Elephants, a 3.2-million-year-old skeleton, a creative genius, spiders, Newton and even a vagina — all of these meld together in a startling burst of fantasy and reality in award-winning poet Jean Valentine’s latest collection of poetry, “Break the Glass”.

Valentine, who won the Wallace Stevens Award last year and the Yale Younger Poets Award with her first book in 1965, read some selections from her book Wednesday at the Beinecke Rare Book and Manuscript Library to an audience of about 25 people. The event was part of the Beinecke’s series of poetry readings to celebrate the living art of American poetry.

POEM

Door in the Mountain

By Jean Valentine

Never ran this hard through the valley

never ate so many stars

I was carrying a dead deer

tied on to my neck and shoulders

deer legs hanging in front of me

heavy on my chest

People are not wanting

to let me in

Door in the mountain

let me in

From “Door in the Mountain: New and Collected Poems, 1965-2003.”

“Jean specifically is a poet whose work I’ve loved for a long time,” said Nancy Kuhl, the curator of American Literature at the Beinecke Library. “Her book has just come out [Sept. 1] and this is one of her first few readings.”

Valentine’s latest works are written in free verse — her signature style — and continue to meld mundane lines like “It is morning / I sit at a table” with the fanciful “Open the music behind the glass,” most noticeable in her title poem, “Break the Glass.”

Audience members ranged from local English teachers and interested members of the New Haven community to two high school classes from around Connecticut, which had taken a field trip to attend the reading.

“I thought a lot of her earlier works were from her own memories and experiences and today, except for the ‘Lucy’ sequence, it seemed as though she was getting away from that,” said Luke Vogel, a senior at Joel Barlow High School in Redding, Conn.

A highlight of the reading were sections from “Lucy” — a 16-page poem about a 3.2-million-year-old Australopithecus skeleton found in Northern Ethiopia in 1974. Valentine said she was immediately struck when she saw a picture of a reconstruction of Lucy’s face. The poem is rich with allusions — to the Bible, to Anton Chekhov and the medieval devotional book the “Book of Hours.”
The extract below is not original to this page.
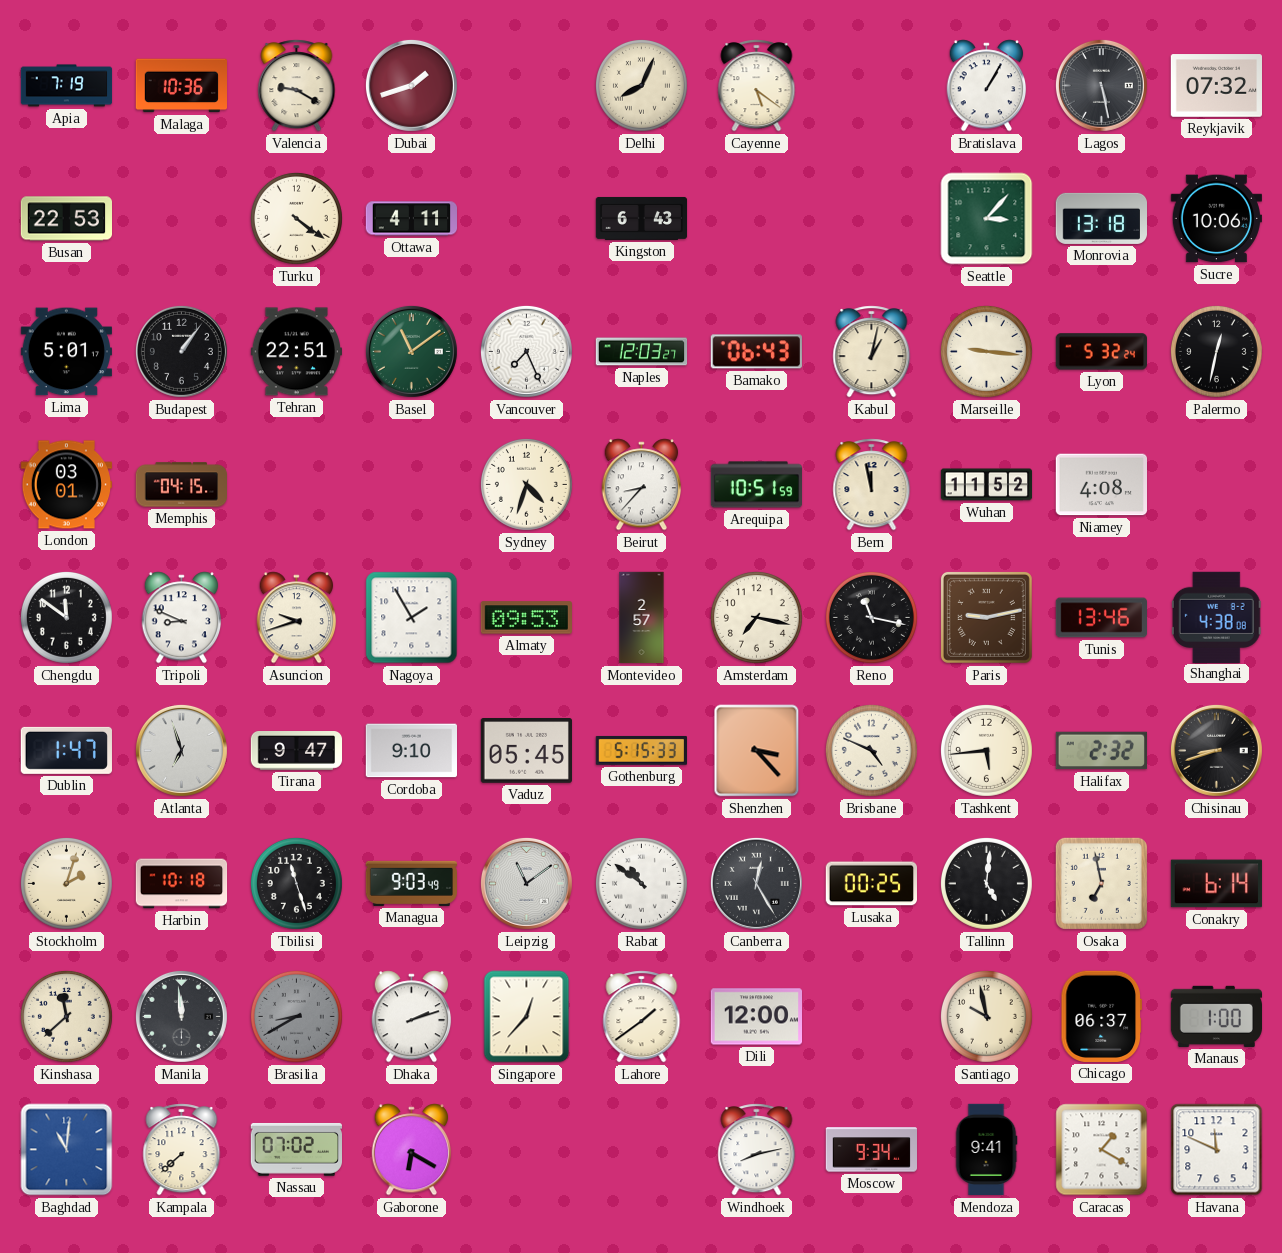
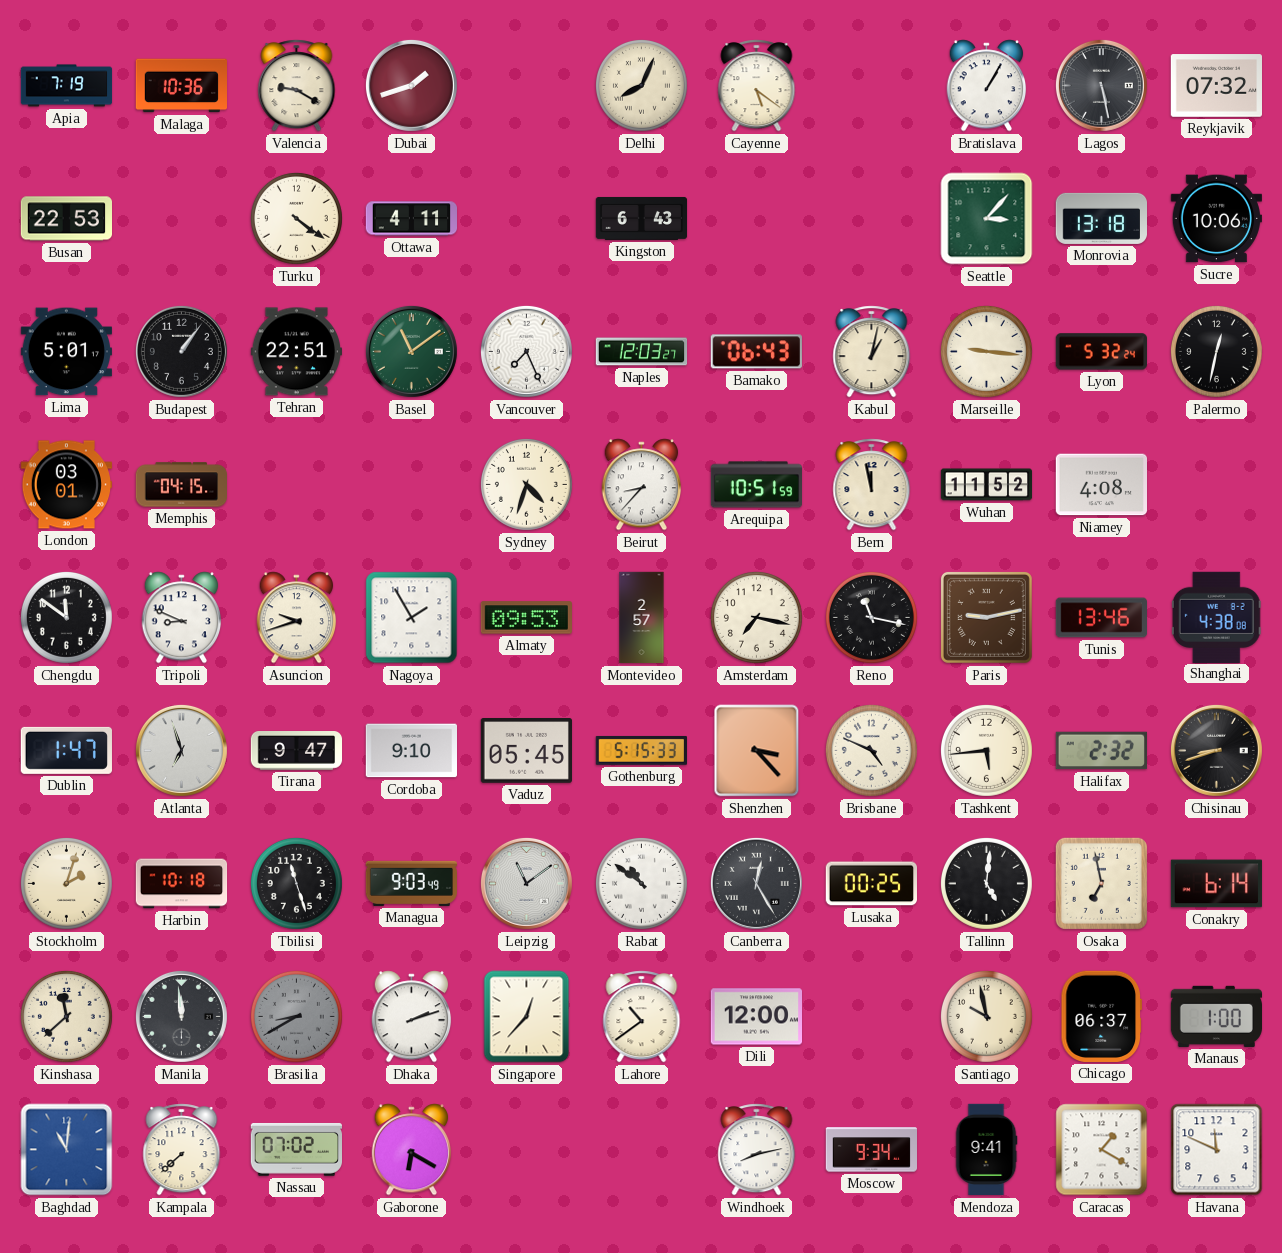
Lahore: 1:39 -> 10:39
“The thing that’s different about this book is the long piece,” confided Valentine in an earnest undertone. “I’ve never written such a long poem before. I wrote it in a day and a half. I’ve never had an experience like that.”

Valentine added that she can’t distance herself from her work to judge it when she finishes a new poem, so she likes sitting down with three of her close friends — also poets — to hear their critique of her work.

Valentine’s reading style added another layer of complexity to her poetry, audience members said.

“She charmed the audience with her sweet, serene voice, lulling them into feeling almost like time had stopped,” said Nick Bensen, an English teacher from Gunnery High School in Washington, Conn.

Reactions to her work were mixed, and most of the 10 high school students interviewed said they were a little confused.

“There was a dream-like disjunction, sort of like she was skipping from idea to idea,” Amelia Urry ’13 added.

But Valentine said in an interview that she never expected her audience to feel any particular emotion or react in any way or even try hard to understand her poetry since poetry, like music, cannot be understood.